INSTRUCTIONS FOR THE TASK:
From the records below, count the lines holding the string "inteligentes". Only the number is wanted.

THE DATA:

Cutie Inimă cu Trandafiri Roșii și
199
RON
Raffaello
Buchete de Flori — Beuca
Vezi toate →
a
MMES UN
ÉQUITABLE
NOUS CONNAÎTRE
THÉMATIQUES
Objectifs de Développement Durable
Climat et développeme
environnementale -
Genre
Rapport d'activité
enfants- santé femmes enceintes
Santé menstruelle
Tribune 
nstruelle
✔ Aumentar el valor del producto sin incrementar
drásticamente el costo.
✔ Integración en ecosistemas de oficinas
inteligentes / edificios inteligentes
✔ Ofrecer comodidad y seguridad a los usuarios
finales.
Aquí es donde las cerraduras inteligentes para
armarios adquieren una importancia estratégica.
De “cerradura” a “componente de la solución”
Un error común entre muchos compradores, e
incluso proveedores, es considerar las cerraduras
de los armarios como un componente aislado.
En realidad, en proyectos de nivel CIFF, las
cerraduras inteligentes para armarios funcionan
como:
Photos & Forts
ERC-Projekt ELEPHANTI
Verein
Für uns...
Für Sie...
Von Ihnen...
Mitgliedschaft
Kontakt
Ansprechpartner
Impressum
...
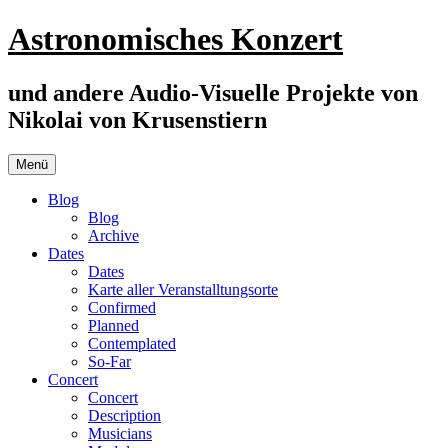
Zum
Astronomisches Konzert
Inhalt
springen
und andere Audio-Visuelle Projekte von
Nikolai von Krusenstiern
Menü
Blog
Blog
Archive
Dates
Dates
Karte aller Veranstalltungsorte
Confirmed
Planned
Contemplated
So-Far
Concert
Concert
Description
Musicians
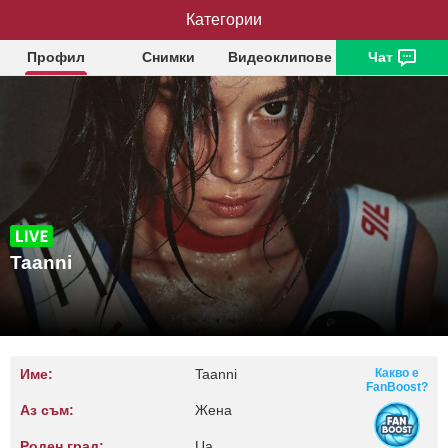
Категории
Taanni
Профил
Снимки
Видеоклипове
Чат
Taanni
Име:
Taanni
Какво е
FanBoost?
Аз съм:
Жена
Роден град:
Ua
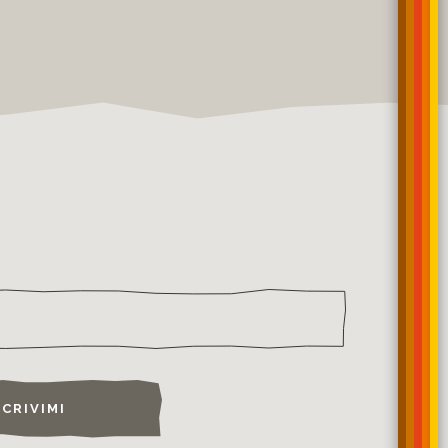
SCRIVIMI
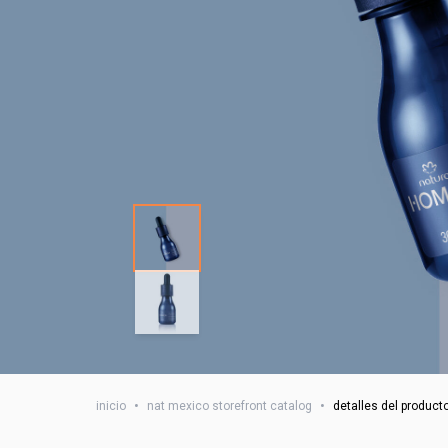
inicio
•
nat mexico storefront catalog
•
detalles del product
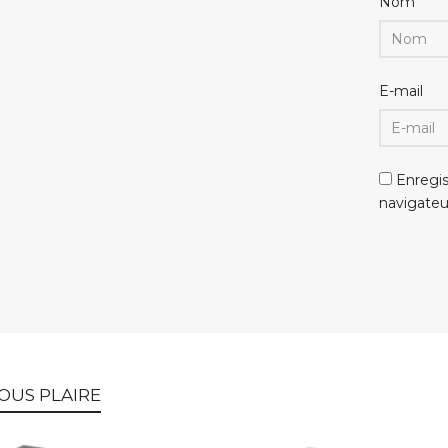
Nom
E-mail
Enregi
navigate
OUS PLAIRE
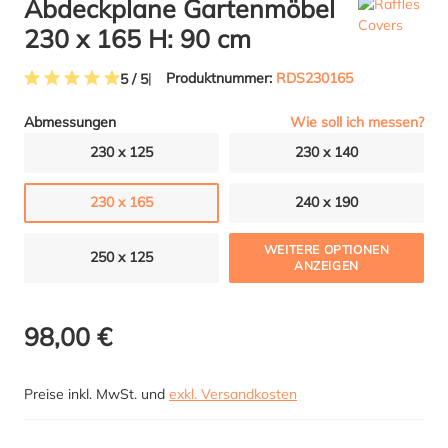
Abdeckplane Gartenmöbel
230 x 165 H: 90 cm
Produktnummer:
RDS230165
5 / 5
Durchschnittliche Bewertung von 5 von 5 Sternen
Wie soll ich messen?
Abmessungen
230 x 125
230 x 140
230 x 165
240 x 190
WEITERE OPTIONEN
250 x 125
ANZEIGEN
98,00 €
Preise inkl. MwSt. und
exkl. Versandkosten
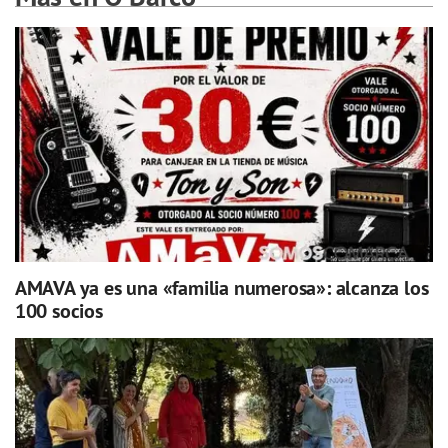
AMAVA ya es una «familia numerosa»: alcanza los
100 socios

FINISHED TASK:
3